Delivering autonomous operation, the BOS1921 includes an integrated digital front end with a MIPI I3C interface and a waveform synthesizer (WFS) that eliminates the need for dedicated electronics, such as microcontrollers. The I3C is backward compatible with I2C for easy integration into most systems, said Boréas.
The high-resolution piezo sensing capabilities allow haptic feedback to be automatically played based on the triggering conditions. Key capabilities include 7-mV sensing resolution, interrupt generation, and automatic triggering of haptic feedback. These features provide increased sensitivity and reportedly the lowest-latency haptic feedback in the industry.
The combination of the autonomous operation and high-resolution sensing “reduce BOM costs by up to 2×, keeps piezo haptic trackpads thin, improves responsiveness, and provides 15× greater sensing resolution than the BOS1901, Boréas’ first-generation piezo haptic driver,” said the company. In addition, with 2 kB of RAM waveform memory, it generates HD haptic waveforms with minimal communication bandwidth, according to the company.
The BOS1921 also is smaller. The new piezo haptic driver measures 2.1 × 1.7 mm in a WLCSP package, compared with the BOS1921, housed in a 2.1 × 2.2 WLCSP package.

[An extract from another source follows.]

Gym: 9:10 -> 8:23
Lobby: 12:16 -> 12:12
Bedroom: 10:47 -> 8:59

The new driver also is available in a QFN 4 × 4-mm package, same as the BOS1921.
“The BOS1921 (and prior to it, the BOS1901) are small, ultra-low-power devices. They enable a new level of thinness in applications such as piezo haptic trackpads in laptops and notebooks,” Boréas told Electronic Products. “And this is a trend because there aren’t that many ways for PC OEMs to differentiate their products from competitors, so thinner, more responsive trackpad modules are very attractive at the moment.”
Like its predecessors, the BOS1901 is based on the company’s CapDrive piezoelectric actuator driver technology that delivers integrated sensing along with 10× power savings compared with competitive haptic platforms, said the company.

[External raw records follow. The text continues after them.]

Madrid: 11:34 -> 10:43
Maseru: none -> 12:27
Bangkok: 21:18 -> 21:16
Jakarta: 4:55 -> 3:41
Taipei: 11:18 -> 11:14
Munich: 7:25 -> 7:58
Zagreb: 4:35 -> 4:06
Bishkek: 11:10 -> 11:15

One of the key advantages of the integrated force sensing is that it eliminates dead zones on the trackpad unlike some other technologies.
The BOS1921 offers a 190 Vpk-pk (+/- 95V) output voltage and wide supply voltage range of 3 V to 5.5 V, supporting a range of piezo actuators in applications such as PC trackpads, micropumps, and piezo fans. Other key specs include a dedicated SYNC pin that can synchronize multiple BOS1921 controllers to simultaneously drive multiple actuators within 2 μs and a typical start-up time of less than 300 μs.
The BOS1921 is sampling to key customers now with production scheduled for the second quarter of 2023. Development kits will be available in the near future.
Pricing of the BOS1921 will be very similar to the BOS1901, said Simon Chaput, the founder and CEO of Boréas. Customers will get higher performance and a lower cost module design “at the same low price as the BOS1901,” he added.
Chaput said the company will continue to offer the BOS1901 for designs that require the SPI interface.